Still, that nagging question remains: Why am I here? If I were looking for the authentic Chicago, I’ve come to the wrong place. And then I realize this is exactly the point. The Taste provides an escape, not so much to some vacation paradise as to an alternate, dream-version of the city, just as loud and uncomfortable but better.
American cities do not work the way Taste does. Cars come first on the street, especially a wide, multi-lane one like Columbus Drive, which acts as the main thoroughfare of the festival. But during taste, only pedestrians roam, the stoplights and walk signals unheeded, mere background lighting for the show. And, while the throngs of people hold court, the usually rushed ritual of selecting a meal is lingered over and savored, like the meal itself. A dominant chain is nowhere to be found. McDonald’s is relegated to a side street, and forced to be content with only one location.

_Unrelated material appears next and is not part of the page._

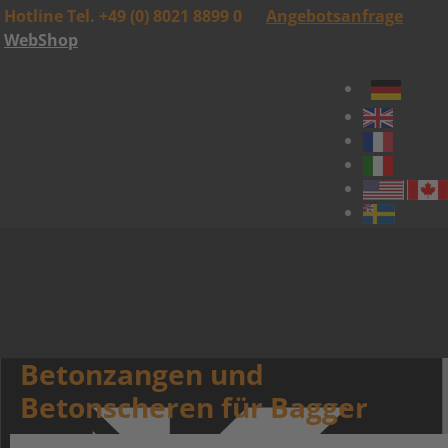
Hotline Tel. +49 (0) 8021 8899 0
Angebotsanfrage
WebShop
Betonzangen und
Betonscheren für Bagger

The demography gets reshaped in a way that is just as unlikely. Being the biggest free-admission food festival in the world means that no restaurant can be shunted off from the masses. Chicago remains a notoriously segregated city, but at the Taste, Harold’s Chicken, a south-side mainstay, enjoys a central location, just across from the wine and jazz. Racial and cultural mismatches and misunderstandings occur everywhere at Taste. I watched as a black woman ordered a Polish sausage at Kasia’s, which advertised its “Old World Goodness” (since 1982). The Polish woman behind the counter stared incredulously as her customer asked for the sausage without anything on it—no onions, no kraut. She then looked at me, next in line, with a smile on her face, looking for some sort of empathy for this misguided order. I gave her back what she wanted, a shake of the head in feigned disbelief, all the while scrambling to rethink my order, mentally adding all the toppings after having planned on ordering a sausage with nothing on it.